Education Leadership Conference
As a field dedicated to analyzing the human condition, psychology has become a basic ingredient in nearly every discipline. But the training menu in most fields includes only a sprinkle of psychological science--and sometimes none at all. Faculty and administrators in fields such as communication, criminal justice, law, architecture, business and education shared their recipe for integrating more psychological competencies across disciplines at APA's 2007 Education Leadership Conference (ELC), in Washington, D.C., Sept. 8-11.
- Find common ground. Many fields are grounded in the field of psychology, and see it as a core aspect of the discipline, said Gerald C. Davison, PhD, dean of the Davis School of Gerontology at the University of Southern California. The gerontology and communications fields, for example, both incorporate the analysis of the human condition into their teaching and practice, he said. Psychology can provide similar expertise in the field of law, which involves the study, prediction and shaping of human behavior, said Linda J. Demaine, PhD, JD, of the Sandra Day O'Connor College of Law at Arizona State University. One way to promote psychology's relevance to other professions is for psychology faculty to teach and conduct research for other departments for a year. By taking a multidisciplinary approach, psychology educators can learn how to best address the needs of other fields, said Alan G. Whittaker, PhD, of the National Defense University in Washington, D.C., where he teaches psychology to national security leaders as well as foreign service personnel, such as ambassadors. "Politics is a people business," said Whittaker. And as psychologists continue to get involved in this field, he said, they can help develop "more knowledgeable, skilled and effective" national leaders.
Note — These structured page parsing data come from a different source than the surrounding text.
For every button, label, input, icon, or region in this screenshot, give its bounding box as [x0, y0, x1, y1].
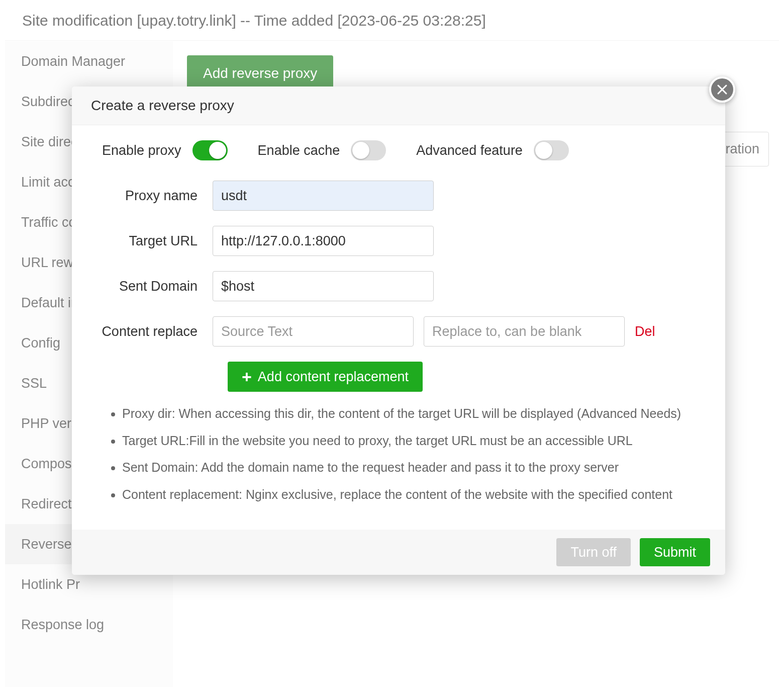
content-replace-target-input[interactable] — [424, 316, 625, 347]
sidebar-item[interactable]: Domain Manager — [5, 41, 173, 81]
page-title: Site modification [upay.totry.link] -- T… — [22, 12, 486, 29]
plus-icon: + — [242, 368, 252, 385]
content-replace-del-link[interactable]: Del — [635, 324, 655, 339]
enable-cache-toggle[interactable] — [351, 140, 386, 160]
enable-proxy-toggle[interactable] — [192, 140, 228, 160]
submit-button[interactable]: Submit — [640, 538, 710, 566]
advanced-feature-label: Advanced feature — [416, 143, 523, 158]
advanced-feature-toggle[interactable] — [534, 140, 569, 160]
enable-cache-label: Enable cache — [258, 143, 340, 158]
modal-footer: Turn off Submit — [72, 530, 725, 575]
help-note: Sent Domain: Add the domain name to the … — [122, 456, 700, 480]
create-reverse-proxy-modal: Create a reverse proxy Enable proxy Enab… — [72, 87, 725, 575]
sent-domain-input[interactable] — [213, 271, 434, 301]
help-note: Proxy dir: When accessing this dir, the … — [122, 402, 700, 426]
help-notes: Proxy dir: When accessing this dir, the … — [92, 392, 705, 525]
add-content-replacement-label: Add content replacement — [258, 369, 409, 385]
sidebar-item[interactable]: Response log — [5, 605, 173, 645]
turn-off-button[interactable]: Turn off — [556, 538, 631, 566]
close-icon[interactable] — [709, 76, 735, 103]
modal-title: Create a reverse proxy — [72, 87, 725, 125]
target-url-input[interactable] — [213, 226, 434, 256]
help-note: Target URL:Fill in the website you need … — [122, 429, 700, 453]
add-content-replacement-button[interactable]: + Add content replacement — [228, 362, 423, 392]
content-replace-label: Content replace — [92, 324, 213, 339]
sent-domain-label: Sent Domain — [92, 279, 213, 294]
toggle-row: Enable proxy Enable cache Advanced featu… — [92, 140, 705, 160]
divider — [5, 40, 779, 41]
target-url-label: Target URL — [92, 233, 213, 249]
proxy-name-label: Proxy name — [92, 188, 213, 204]
proxy-name-input[interactable] — [213, 181, 434, 211]
content-replace-source-input[interactable] — [213, 316, 414, 347]
help-note: Content replacement: Nginx exclusive, re… — [122, 483, 700, 507]
enable-proxy-label: Enable proxy — [102, 143, 181, 158]
modal-body: Enable proxy Enable cache Advanced featu… — [72, 125, 725, 530]
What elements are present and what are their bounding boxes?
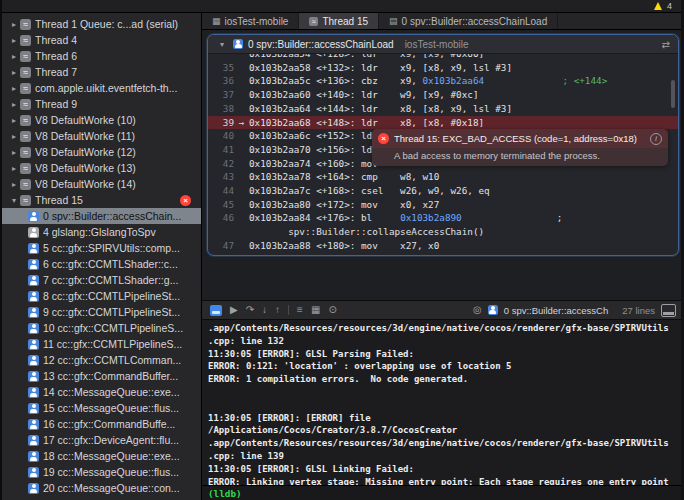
memory-graph-button[interactable]: ▦ xyxy=(311,305,320,315)
stack-frame-row[interactable]: 13 cc::gfx::CommandBuffer... xyxy=(2,368,201,384)
disassembly-line[interactable]: 480x103b2aa8c <+184>: mov w20, #0x7fffff… xyxy=(208,253,678,255)
disassembly-line[interactable]: 350x103b2aa58 <+132>: ldr x9, [x8, x9, l… xyxy=(208,61,678,75)
stack-frame-row[interactable]: 4 glslang::GlslangToSpv xyxy=(2,224,201,240)
stack-frame-label: 6 cc::gfx::CCMTLShader::c... xyxy=(43,258,178,270)
disclosure-chevron-icon[interactable]: ▸ xyxy=(8,100,20,109)
stack-frame-row[interactable]: 16 cc::gfx::CommandBuffe... xyxy=(2,416,201,432)
thread-label: V8 DefaultWorke (11) xyxy=(35,130,135,142)
continue-button[interactable]: ▶ xyxy=(230,305,238,315)
stack-frame-row[interactable]: 17 cc::gfx::DeviceAgent::flu... xyxy=(2,432,201,448)
gutter-space xyxy=(234,61,249,75)
debug-frame-label[interactable]: 0 spv::Builder::accessCh xyxy=(504,305,609,316)
disclosure-chevron-icon[interactable]: ▸ xyxy=(8,68,20,77)
console-line: /Applications/Cocos/Creator/3.8.7/CocosC… xyxy=(208,424,678,437)
editor-scrollbar[interactable] xyxy=(671,80,675,108)
disclosure-chevron-icon[interactable]: ▸ xyxy=(8,164,20,173)
stack-frame-row[interactable]: 20 cc::MessageQueue::con... xyxy=(2,480,201,496)
thread-row[interactable]: ▸≈Thread 1 Queue: c...ad (serial) xyxy=(2,16,201,32)
thread-icon: ≈ xyxy=(20,195,31,206)
thread-row[interactable]: ▸≈Thread 9 xyxy=(2,96,201,112)
disclosure-chevron-icon[interactable]: ▸ xyxy=(8,20,20,29)
step-out-button[interactable]: ↑ xyxy=(275,305,280,315)
stack-frame-row[interactable]: 18 cc::MessageQueue::exe... xyxy=(2,448,201,464)
error-annotation[interactable]: × Thread 15: EXC_BAD_ACCESS (code=1, add… xyxy=(372,129,668,166)
thread-row[interactable]: ▸≈V8 DefaultWorke (12) xyxy=(2,144,201,160)
disclosure-chevron-icon[interactable]: ▸ xyxy=(8,148,20,157)
console-prompt-bar[interactable]: (lldb) xyxy=(202,485,684,500)
disclosure-chevron-icon[interactable]: ▸ xyxy=(8,36,20,45)
disassembly-line[interactable]: 0x103b2aa54 <+128>: ldr x9, [x9, #0x60] xyxy=(208,54,678,61)
step-into-button[interactable]: ↓ xyxy=(262,305,267,315)
disassembly-line[interactable]: spv::Builder::collapseAccessChain() xyxy=(208,225,678,239)
disclosure-chevron-icon[interactable]: ▸ xyxy=(8,116,20,125)
stack-frame-icon xyxy=(28,323,39,334)
warning-icon[interactable] xyxy=(654,2,662,10)
console-toggle-icon[interactable] xyxy=(661,304,676,317)
step-over-button[interactable]: ↷ xyxy=(246,305,254,315)
disclosure-chevron-icon[interactable]: ▸ xyxy=(8,180,20,189)
thread-row[interactable]: ▸≈Thread 6 xyxy=(2,48,201,64)
stack-frame-row[interactable]: 11 cc::gfx::CCMTLPipelineS... xyxy=(2,336,201,352)
disclosure-chevron-icon[interactable]: ▸ xyxy=(8,132,20,141)
disclosure-chevron-icon[interactable]: ▸ xyxy=(8,52,20,61)
editor-card: ▾ 0 spv::Builder::accessChainLoad iosTes… xyxy=(207,34,679,256)
stack-frame-row[interactable]: 0 spv::Builder::accessChain... xyxy=(2,208,201,224)
editor-tab[interactable]: ≈Thread 15 xyxy=(299,13,379,29)
console-output[interactable]: .app/Contents/Resources/resources/3d/eng… xyxy=(202,320,684,485)
disassembly-line[interactable]: 450x103b2aa80 <+172>: mov x0, x27 xyxy=(208,198,678,212)
stack-frame-row[interactable]: 15 cc::MessageQueue::flus... xyxy=(2,400,201,416)
stack-frame-row[interactable]: 9 cc::gfx::CCMTLPipelineSt... xyxy=(2,304,201,320)
stack-frame-row[interactable]: 10 cc::gfx::CCMTLPipelineS... xyxy=(2,320,201,336)
stack-frame-row[interactable]: 8 cc::gfx::CCMTLPipelineSt... xyxy=(2,288,201,304)
stack-frame-row[interactable]: 12 cc::gfx::CCMTLComman... xyxy=(2,352,201,368)
thread-icon: ≈ xyxy=(20,99,31,110)
simulator-icon[interactable]: ◎ xyxy=(473,305,482,315)
view-hierarchy-button[interactable]: ≡ xyxy=(297,305,303,315)
warning-count[interactable]: 4 xyxy=(667,1,672,11)
disassembly-line[interactable]: 370x103b2aa60 <+140>: ldr w9, [x9, #0xc] xyxy=(208,88,678,102)
editor-frame-title[interactable]: 0 spv::Builder::accessChainLoad xyxy=(248,39,394,50)
disclosure-chevron-icon[interactable]: ▾ xyxy=(8,196,20,205)
stack-frame-row[interactable]: 14 cc::MessageQueue::exe... xyxy=(2,384,201,400)
app-icon: ▦ xyxy=(212,16,221,26)
lldb-prompt: (lldb) xyxy=(208,488,242,499)
runtime-issues-button[interactable]: ⊙ xyxy=(328,305,336,315)
thread-row[interactable]: ▸≈V8 DefaultWorke (11) xyxy=(2,128,201,144)
editor-tab[interactable]: ▦iosTest-mobile xyxy=(202,13,299,29)
info-icon[interactable]: i xyxy=(650,133,662,145)
thread-row[interactable]: ▸≈Thread 7 xyxy=(2,64,201,80)
hide-debug-area-button[interactable] xyxy=(210,305,222,316)
chevron-down-icon[interactable]: ▾ xyxy=(216,40,228,49)
stack-frame-row[interactable]: 19 cc::MessageQueue::flus... xyxy=(2,464,201,480)
disassembly-line[interactable]: 380x103b2aa64 <+144>: ldr x8, [x8, x9, l… xyxy=(208,102,678,116)
thread-row[interactable]: ▸≈V8 DefaultWorke (13) xyxy=(2,160,201,176)
stack-frame-icon xyxy=(28,275,39,286)
thread-row[interactable]: ▸≈com.apple.uikit.eventfetch-th... xyxy=(2,80,201,96)
stack-frame-icon xyxy=(28,403,39,414)
disassembly-line[interactable]: 460x103b2aa84 <+176>: bl 0x103b2a890 ; xyxy=(208,211,678,225)
disassembly-line[interactable]: 39→0x103b2aa68 <+148>: ldr x8, [x8, #0x1… xyxy=(208,116,678,130)
editor-tab[interactable]: ▤0 spv::Builder::accessChainLoad xyxy=(379,13,558,29)
console-lines-count[interactable]: 27 lines xyxy=(622,305,655,316)
thread-label: Thread 4 xyxy=(35,34,77,46)
gutter-space xyxy=(234,253,249,255)
disassembly-line[interactable]: 440x103b2aa7c <+168>: csel w26, w9, w26,… xyxy=(208,184,678,198)
error-icon: × xyxy=(378,133,389,144)
thread-row[interactable]: ▸≈Thread 4 xyxy=(2,32,201,48)
counterparts-icon[interactable]: ⇄ xyxy=(662,39,670,50)
thread-row[interactable]: ▾≈Thread 15× xyxy=(2,192,201,208)
stack-frame-row[interactable]: 7 cc::gfx::CCMTLShader::g... xyxy=(2,272,201,288)
disassembly-line[interactable]: 360x103b2aa5c <+136>: cbz x9, 0x103b2aa6… xyxy=(208,74,678,88)
disassembly-line[interactable]: 430x103b2aa78 <+164>: cmp w8, w10 xyxy=(208,170,678,184)
disclosure-chevron-icon[interactable]: ▸ xyxy=(8,84,20,93)
thread-row[interactable]: ▸≈V8 DefaultWorke (10) xyxy=(2,112,201,128)
line-number: 37 xyxy=(208,88,234,102)
thread-label: V8 DefaultWorke (13) xyxy=(35,162,136,174)
stack-frame-row[interactable]: 6 cc::gfx::CCMTLShader::c... xyxy=(2,256,201,272)
stack-frame-row[interactable]: 5 cc::gfx::SPIRVUtils::comp... xyxy=(2,240,201,256)
disassembly-line[interactable]: 470x103b2aa88 <+180>: mov x27, x0 xyxy=(208,239,678,253)
stack-frame-label: 17 cc::gfx::DeviceAgent::flu... xyxy=(43,434,179,446)
stack-frame-icon xyxy=(28,387,39,398)
thread-row[interactable]: ▸≈V8 DefaultWorke (14) xyxy=(2,176,201,192)
stack-frame-icon xyxy=(28,339,39,350)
- Observe new trends and offer expertise. Psychology faculty can also latch on to emerging trends and help promote them. For example, with the recent emphasis on charter and lab schools, psychologists can provide expertise in human development, said Jane Close Conoley, PhD, professor and dean of education at the University of California, Santa Barbara. Similarly, student interest in psychology's relevance to the criminal justice field continues to grow due to the popularity of television shows such as "CSI" and "Law and Order," said Maureen O'Connor, JD, PhD, chair of psychology at the John Jay College of Criminal Justice. To bone up on these emerging trends, psychology educators should consider attending conferences and subscribing to publications outside of psychology, said O'Connor. And psychologists might find a broader audience if they published their findings in other disciplines' academic journals, said Demaine.
- Design professional development courses. In addition to teaching psychology to students via another discipline's curriculum, which can be crowded with courses required by that field, consider offering professional development opportunities to established professionals. In education, for example, these lifelong learning forums may even be better for encouraging the incorporation of psychological knowledge into practice because so much of what teachers learn comes after they begin their profession and are dealing with students every day, said Conoley."Psychology's influence is of utmost importance [to teachers] once they're working," said Conoley. "Providing continuing-education courses will help them use their skills more effectively."